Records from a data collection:
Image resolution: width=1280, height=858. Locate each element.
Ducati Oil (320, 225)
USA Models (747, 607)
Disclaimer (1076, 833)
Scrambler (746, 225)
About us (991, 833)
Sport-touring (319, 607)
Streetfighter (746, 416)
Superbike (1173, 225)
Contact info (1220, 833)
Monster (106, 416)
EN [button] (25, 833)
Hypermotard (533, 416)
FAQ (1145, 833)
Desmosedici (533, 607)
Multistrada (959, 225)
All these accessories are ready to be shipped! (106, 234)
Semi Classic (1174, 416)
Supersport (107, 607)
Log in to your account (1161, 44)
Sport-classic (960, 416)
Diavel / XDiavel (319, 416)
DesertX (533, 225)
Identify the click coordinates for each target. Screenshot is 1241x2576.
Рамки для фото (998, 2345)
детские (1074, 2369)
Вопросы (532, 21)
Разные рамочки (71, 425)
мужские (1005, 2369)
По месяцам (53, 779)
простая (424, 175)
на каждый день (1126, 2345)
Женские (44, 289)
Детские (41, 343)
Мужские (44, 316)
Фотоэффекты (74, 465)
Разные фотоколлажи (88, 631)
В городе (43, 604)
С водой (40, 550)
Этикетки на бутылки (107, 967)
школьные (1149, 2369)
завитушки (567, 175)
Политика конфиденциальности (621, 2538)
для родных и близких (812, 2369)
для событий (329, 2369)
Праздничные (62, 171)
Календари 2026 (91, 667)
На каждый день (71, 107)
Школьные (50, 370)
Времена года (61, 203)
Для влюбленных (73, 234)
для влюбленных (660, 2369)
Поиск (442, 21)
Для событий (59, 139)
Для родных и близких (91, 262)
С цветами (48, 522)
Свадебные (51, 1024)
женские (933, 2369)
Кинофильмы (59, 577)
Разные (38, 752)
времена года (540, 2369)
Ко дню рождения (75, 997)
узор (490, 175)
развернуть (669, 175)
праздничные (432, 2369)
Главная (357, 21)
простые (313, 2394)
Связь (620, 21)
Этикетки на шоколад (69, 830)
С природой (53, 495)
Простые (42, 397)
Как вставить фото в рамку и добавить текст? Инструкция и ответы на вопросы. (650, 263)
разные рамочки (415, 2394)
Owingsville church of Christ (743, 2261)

◆ **Task prompt**
Your answer should be the data above, retyped exactly.

◆ **Written response**
Image resolution: width=1280, height=858. Locate each element.
Ducati Oil (320, 225)
USA Models (747, 607)
Disclaimer (1076, 833)
Scrambler (746, 225)
About us (991, 833)
Sport-touring (319, 607)
Streetfighter (746, 416)
Superbike (1173, 225)
Contact info (1220, 833)
Monster (106, 416)
EN [button] (25, 833)
Hypermotard (533, 416)
FAQ (1145, 833)
Desmosedici (533, 607)
Multistrada (959, 225)
All these accessories are ready to be shipped! (106, 234)
Semi Classic (1174, 416)
Supersport (107, 607)
Log in to your account (1161, 44)
Sport-classic (960, 416)
Diavel / XDiavel (319, 416)
DesertX (533, 225)
Identify the click coordinates for each target. Screenshot is 1241x2576.
Рамки для фото (998, 2345)
детские (1074, 2369)
Вопросы (532, 21)
Разные рамочки (71, 425)
мужские (1005, 2369)
По месяцам (53, 779)
простая (424, 175)
на каждый день (1126, 2345)
Женские (44, 289)
Детские (41, 343)
Мужские (44, 316)
Фотоэффекты (74, 465)
Разные фотоколлажи (88, 631)
В городе (43, 604)
С водой (40, 550)
Этикетки на бутылки (107, 967)
школьные (1149, 2369)
завитушки (567, 175)
Политика конфиденциальности (621, 2538)
для родных и близких (812, 2369)
для событий (329, 2369)
Праздничные (62, 171)
Календари 2026 (91, 667)
На каждый день (71, 107)
Школьные (50, 370)
Времена года (61, 203)
Для влюбленных (73, 234)
для влюбленных (660, 2369)
Поиск (442, 21)
Для событий (59, 139)
Для родных и близких (91, 262)
С цветами (48, 522)
Свадебные (51, 1024)
женские (933, 2369)
Кинофильмы (59, 577)
Разные (38, 752)
времена года (540, 2369)
Ко дню рождения (75, 997)
узор (490, 175)
развернуть (669, 175)
праздничные (432, 2369)
Главная (357, 21)
простые (313, 2394)
Связь (620, 21)
Этикетки на шоколад (69, 830)
С природой (53, 495)
Простые (42, 397)
Как вставить фото в рамку и добавить текст? Инструкция и ответы на вопросы. (650, 263)
разные рамочки (415, 2394)
Owingsville church of Christ (743, 2261)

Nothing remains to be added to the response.